[Extracted page text data]
====

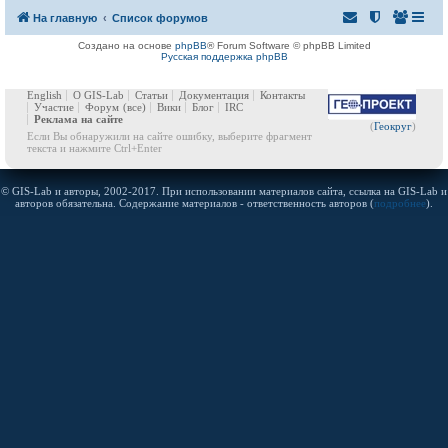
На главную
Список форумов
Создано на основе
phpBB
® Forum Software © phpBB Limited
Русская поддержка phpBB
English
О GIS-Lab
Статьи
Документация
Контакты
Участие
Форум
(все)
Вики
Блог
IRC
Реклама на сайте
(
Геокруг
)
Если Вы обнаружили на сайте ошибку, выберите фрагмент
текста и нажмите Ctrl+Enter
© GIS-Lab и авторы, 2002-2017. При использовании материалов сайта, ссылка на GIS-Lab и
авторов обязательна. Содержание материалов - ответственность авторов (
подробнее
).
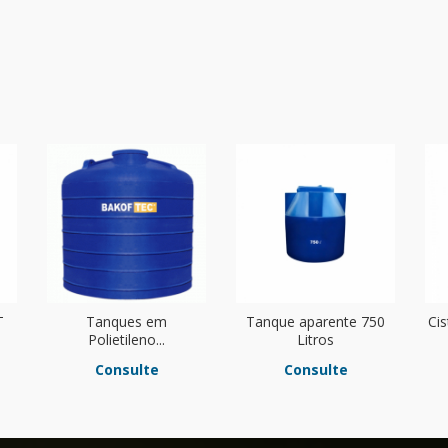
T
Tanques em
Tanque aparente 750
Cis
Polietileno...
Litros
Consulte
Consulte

====

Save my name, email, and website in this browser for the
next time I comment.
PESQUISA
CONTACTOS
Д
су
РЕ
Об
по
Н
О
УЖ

====

__The problem__:
If a line in the data above holds the string "сайте", report that line.

__Answer section__:
Реклама на сайте
Если Вы обнаружили на сайте ошибку, выберите фрагмент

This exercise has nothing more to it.